WHAT THE TASK REQUIRES:
Copy every line from the data below in which the string "bent" can be found.

DATASET ENTRIES:
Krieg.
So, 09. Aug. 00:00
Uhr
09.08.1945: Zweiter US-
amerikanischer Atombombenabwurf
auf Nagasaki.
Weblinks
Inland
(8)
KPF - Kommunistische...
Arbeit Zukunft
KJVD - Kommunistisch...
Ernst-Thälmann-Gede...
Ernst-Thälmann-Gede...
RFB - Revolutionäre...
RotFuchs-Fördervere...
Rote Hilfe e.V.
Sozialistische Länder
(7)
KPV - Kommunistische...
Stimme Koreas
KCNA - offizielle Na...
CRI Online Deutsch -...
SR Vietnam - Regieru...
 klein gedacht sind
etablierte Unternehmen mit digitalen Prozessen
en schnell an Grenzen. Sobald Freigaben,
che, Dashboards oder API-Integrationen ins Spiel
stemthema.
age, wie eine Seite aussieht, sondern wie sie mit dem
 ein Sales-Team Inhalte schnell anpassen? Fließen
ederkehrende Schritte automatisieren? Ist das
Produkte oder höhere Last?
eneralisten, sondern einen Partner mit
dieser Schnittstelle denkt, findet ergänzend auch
...
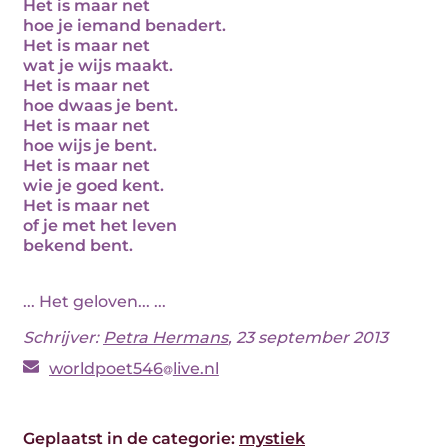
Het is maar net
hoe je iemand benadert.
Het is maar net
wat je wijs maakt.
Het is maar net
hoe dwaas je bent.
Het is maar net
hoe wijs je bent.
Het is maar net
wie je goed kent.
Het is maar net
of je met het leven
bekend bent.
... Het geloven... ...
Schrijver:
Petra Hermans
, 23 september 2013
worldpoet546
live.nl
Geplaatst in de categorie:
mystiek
--
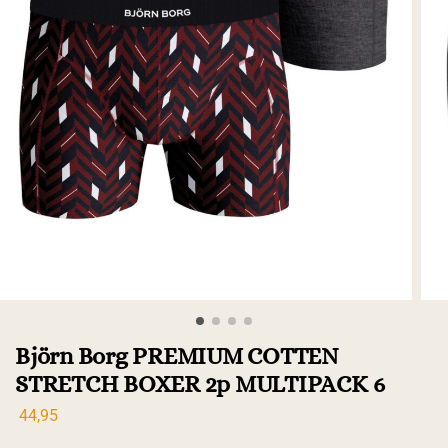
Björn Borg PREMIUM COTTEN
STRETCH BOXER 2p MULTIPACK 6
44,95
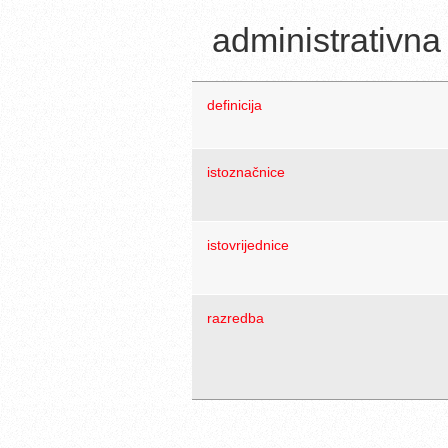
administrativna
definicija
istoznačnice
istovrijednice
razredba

REPLY:
hoe dwaas je bent.
hoe wijs je bent.
bekend bent.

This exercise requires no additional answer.